> _EXERCISE INSTRUCTIONS_:
Set down the data below exactly; pictures stay out.

### RECORDS SHOWN

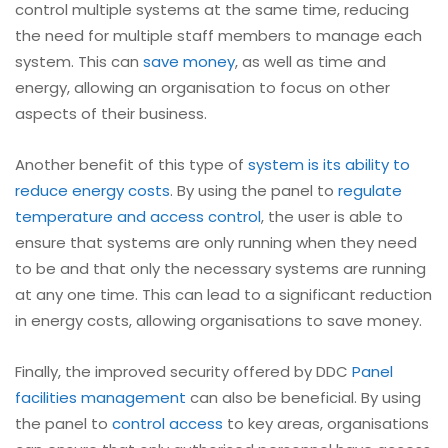
control multiple systems at the same time, reducing
the need for multiple staff members to manage each
system. This can
save money
, as well as time and
energy, allowing an organisation to focus on other
aspects of their business.
Another benefit of this type of
system is its ability to
reduce energy costs
. By using the panel to
regulate
temperature and access control
, the user is able to
ensure that systems are only running when they need
to be and that only the necessary systems are running
at any one time. This can lead to a significant reduction
in energy costs, allowing organisations to save money.
Finally, the improved security offered by DDC
Panel
facilities management
can also be beneficial. By using
the panel to
control access
to key areas, organisations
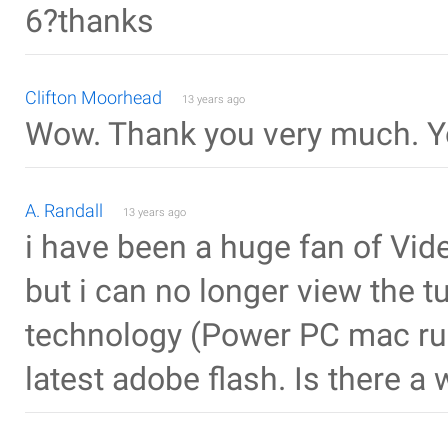
6?thanks
Clifton Moorhead
13 years ago
Wow. Thank you very much. Yo
A. Randall
13 years ago
i have been a huge fan of Vid
but i can no longer view the t
technology (Power PC mac run
latest adobe flash. Is there a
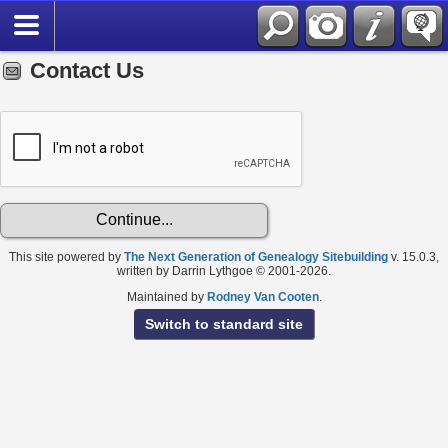
Contact Us
This site powered by
The Next Generation of Genealogy Sitebuilding
v. 15.0.3,
written by Darrin Lythgoe © 2001-2026.
Maintained by
Rodney Van Cooten
.
Switch to standard site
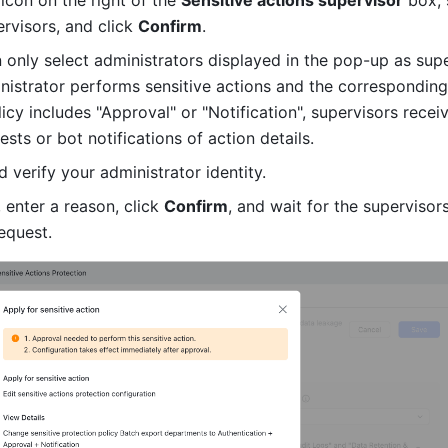
 icon on the right of the 
Sensitive actions supervisor
 box, 
rvisors, and click 
Confirm
.
 only select administrators displayed in the pop-up as super
istrator performs sensitive actions and the corresponding 
icy includes "Approval" or "Notification", supervisors receiv
sts or bot notifications of action details.
d verify your administrator identity.
 enter a reason, click 
Confirm
, and wait for the supervisors
equest.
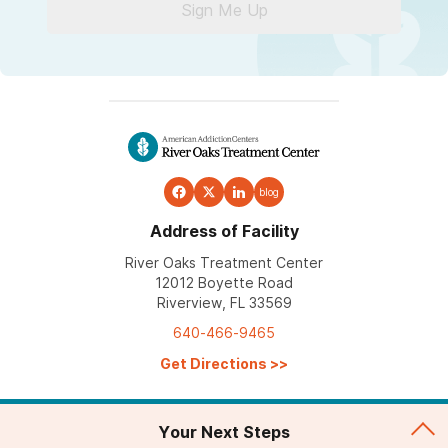
Sign Me Up
blog
Address of Facility
River Oaks Treatment Center
12012 Boyette Road
Riverview, FL 33569
640-466-9465
Get Directions
>>
Your Next Steps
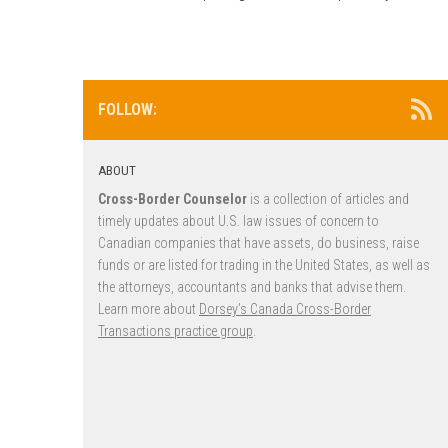
FOLLOW:
ABOUT
Cross-Border Counselor
is a collection of articles and
timely updates about U.S. law issues of concern to
Canadian companies that have assets, do business, raise
funds or are listed for trading in the United States, as well as
the attorneys, accountants and banks that advise them.
Learn more about
Dorsey’s Canada Cross-Border
Transactions practice group
.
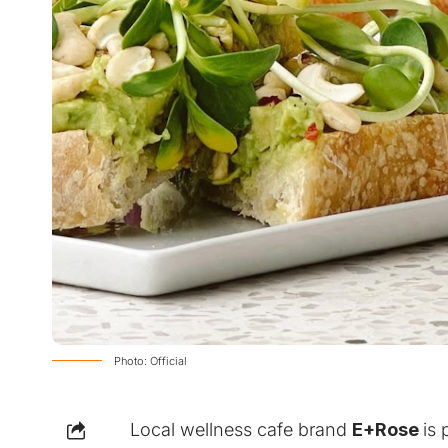
Photo: Official
Local wellness cafe brand
E+Rose
is 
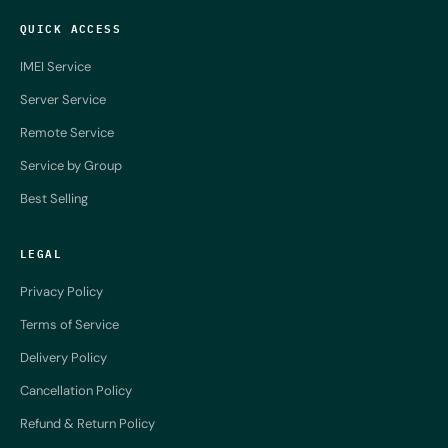
QUICK ACCESS
IMEI Service
Server Service
Remote Service
Service by Group
Best Selling
LEGAL
Privacy Policy
Terms of Service
Delivery Policy
Cancellation Policy
Refund & Return Policy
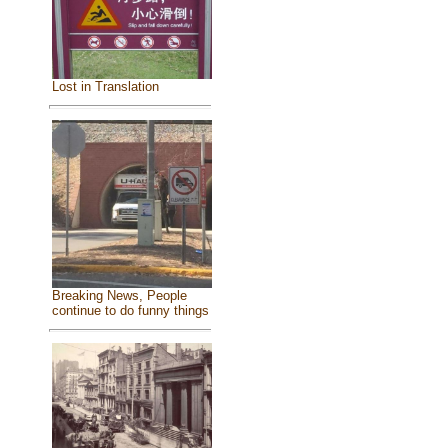
Lost in Translation
Breaking News, People
continue to do funny things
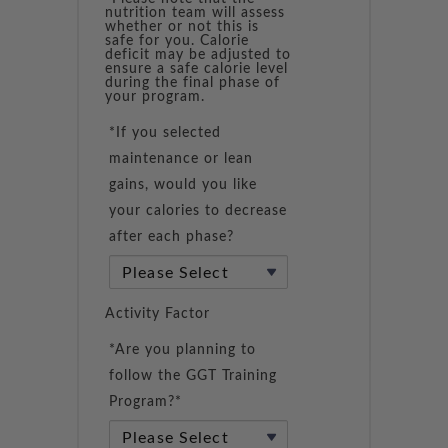
nutrition team will assess
whether or not this is
safe for you. Calorie
deficit may be adjusted to
ensure a safe calorie level
during the final phase of
your program.
*If you selected
maintenance or lean
gains, would you like
your calories to decrease
after each phase?
Activity Factor
*Are you planning to
follow the GGT Training
Program?*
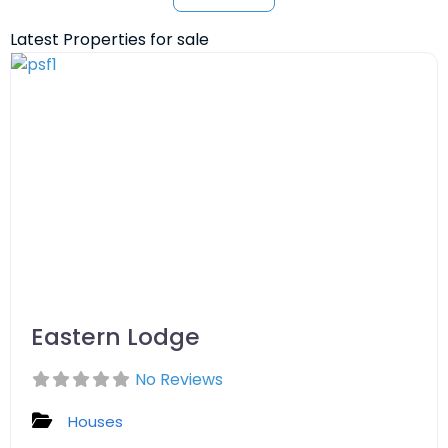
Latest Properties for sale
Eastern Lodge
No Reviews
Houses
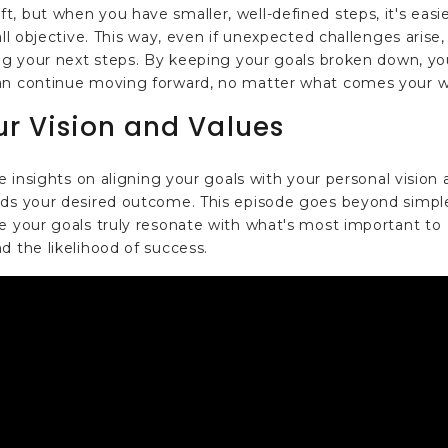
, but when you have smaller, well-defined steps, it's easi
all objective. This way, even if unexpected challenges arise,
ing your next steps. By keeping your goals broken down, yo
can continue moving forward, no matter what comes your w
ur Vision and Values
le insights on aligning your goals with your personal vision
ards your desired outcome. This episode goes beyond simpl
e your goals truly resonate with what's most important to
d the likelihood of success.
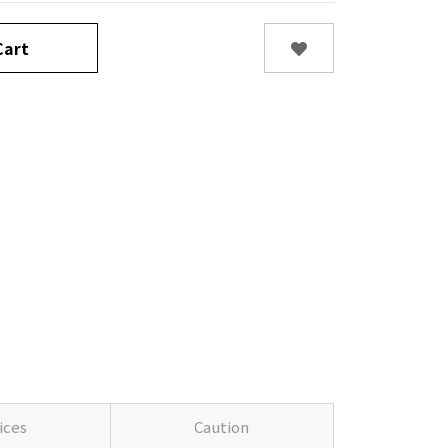
art
ices
Caution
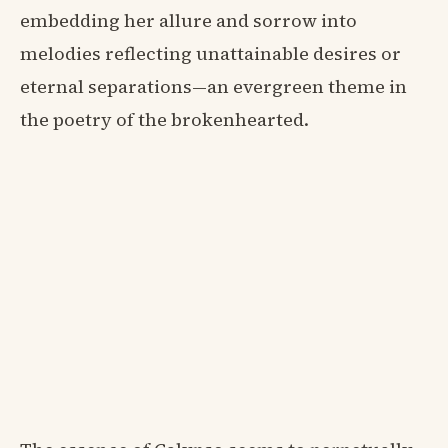
embedding her allure and sorrow into
melodies reflecting unattainable desires or
eternal separations—an evergreen theme in
the poetry of the brokenhearted.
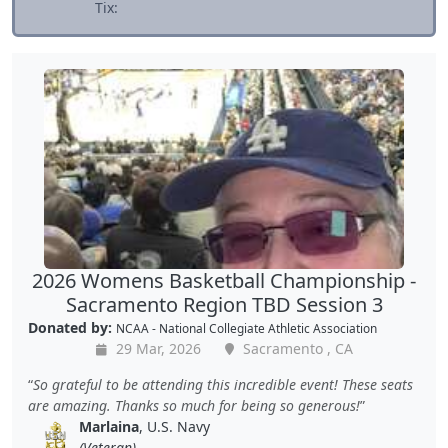
Tix:
2026 Womens Basketball Championship -
Sacramento Region TBD Session 3
Donated by:
NCAA - National Collegiate Athletic Association
29 Mar, 2026
Sacramento , CA
So grateful to be attending this incredible event! These seats
are amazing. Thanks so much for being so generous!
Marlaina
, U.S. Navy
(Veteran)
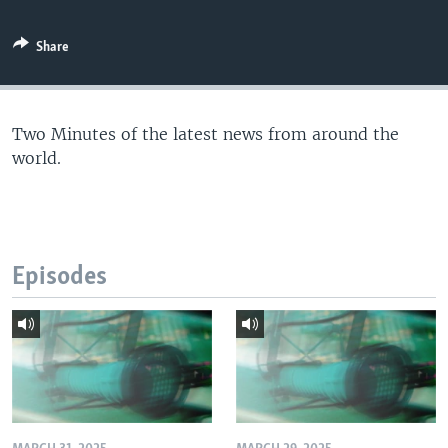
Share
Two Minutes of the latest news from around the
world.
Episodes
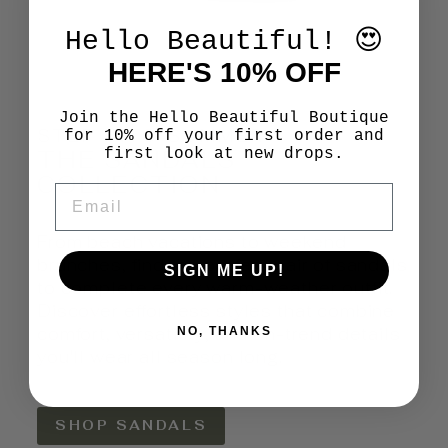
Hello Beautiful! 😍
HERE'S 10% OFF
Join the Hello Beautiful Boutique
STEP INTO SUMMER
for 10% off your first order and
THE SANDALS
first look at new drops.
COLLECTION
EMAIL
From beach vacations to weekend
brunches, find the perfect pair of sandals
SIGN ME UP!
to complete every warm-weather outfit.
Discover effortless styles that combine
comfort, versatility, and on-trend details
NO, THANKS
you'll wear all season long.
SHOP SANDALS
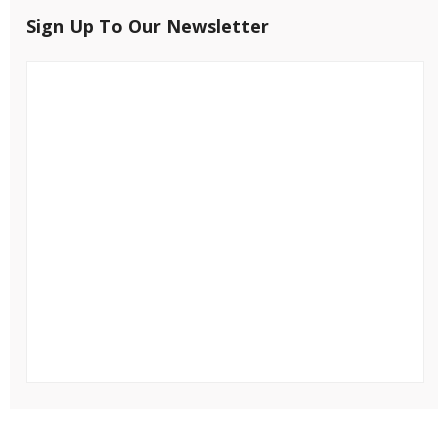
Sign Up To Our Newsletter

######

> _COMPLETED TASK_:
control multiple systems at the same time, reducing
the need for multiple staff members to manage each
system. This can
save money
, as well as time and
energy, allowing an organisation to focus on other
aspects of their business.
Another benefit of this type of
system is its ability to
reduce energy costs
. By using the panel to
regulate
temperature and access control
, the user is able to
ensure that systems are only running when they need
to be and that only the necessary systems are running
at any one time. This can lead to a significant reduction
in energy costs, allowing organisations to save money.
Finally, the improved security offered by DDC
Panel
facilities management
can also be beneficial. By using
the panel to
control access
to key areas, organisations
6?thanks
Clifton Moorhead
13 years ago
Wow. Thank you very much. Yo
A. Randall
13 years ago
i have been a huge fan of Vid
but i can no longer view the t
technology (Power PC mac run
latest adobe flash. Is there a
Contact Us
This site powered by
The Next Generation of Genealogy Sitebuilding
v. 15.0.3,
written by Darrin Lythgoe © 2001-2026.
Maintained by
Rodney Van Cooten
.
Switch to standard site
 icon on the right of the 
Sensitive actions supervisor
 box, 
rvisors, and click 
Confirm
.
 only select administrators displayed in the pop-up as super
istrator performs sensitive actions and the corresponding 
icy includes "Approval" or "Notification", supervisors receiv
sts or bot notifications of action details.
d verify your administrator identity.
 enter a reason, click 
Confirm
, and wait for the supervisors
equest.
Sign Me Up
blog
Address of Facility
River Oaks Treatment Center
12012 Boyette Road
Riverview, FL 33569
640-466-9465
Get Directions
>>
Your Next Steps
FOLLOW:
ABOUT
Cross-Border Counselor
is a collection of articles and
timely updates about U.S. law issues of concern to
Canadian companies that have assets, do business, raise
funds or are listed for trading in the United States, as well as
the attorneys, accountants and banks that advise them.
Learn more about
Dorsey’s Canada Cross-Border
Transactions practice group
.
Photo: Official
Local wellness cafe brand
E+Rose
is 
QUICK ACCESS
IMEI Service
Server Service
Remote Service
Service by Group
Best Selling
LEGAL
Privacy Policy
Terms of Service
Delivery Policy
Cancellation Policy
Refund & Return Policy
Lost in Translation
Breaking News, People
continue to do funny things
nutrition team will assess
whether or not this is
safe for you. Calorie
deficit may be adjusted to
ensure a safe calorie level
during the final phase of
your program.
*If you selected
maintenance or lean
gains, would you like
your calories to decrease
after each phase?
Activity Factor
*Are you planning to
follow the GGT Training
Program?*
Latest Properties for sale
Eastern Lodge
No Reviews
Houses
, but when you have smaller, well-defined steps, it's easi
all objective. This way, even if unexpected challenges arise,
ing your next steps. By keeping your goals broken down, yo
can continue moving forward, no matter what comes your w
ur Vision and Values
le insights on aligning your goals with your personal vision
ards your desired outcome. This episode goes beyond simpl
e your goals truly resonate with what's most important to
d the likelihood of success.
art
ices
Caution
embedding her allure and sorrow into
melodies reflecting unattainable desires or
eternal separations—an evergreen theme in
the poetry of the brokenhearted.
Tix:
2026 Womens Basketball Championship -
Sacramento Region TBD Session 3
Donated by:
NCAA - National Collegiate Athletic Association
29 Mar, 2026
Sacramento , CA
So grateful to be attending this incredible event! These seats
are amazing. Thanks so much for being so generous!
Marlaina
, U.S. Navy
(Veteran)
Share
Two Minutes of the latest news from around the
world.
Episodes
Hello Beautiful! 😍
HERE'S 10% OFF
Join the Hello Beautiful Boutique
STEP INTO SUMMER
for 10% off your first order and
THE SANDALS
first look at new drops.
COLLECTION
EMAIL
From beach vacations to weekend
brunches, find the perfect pair of sandals
SIGN ME UP!
to complete every warm-weather outfit.
Discover effortless styles that combine
comfort, versatility, and on-trend details
NO, THANKS
you'll wear all season long.
SHOP SANDALS
Sign Up To Our Newsletter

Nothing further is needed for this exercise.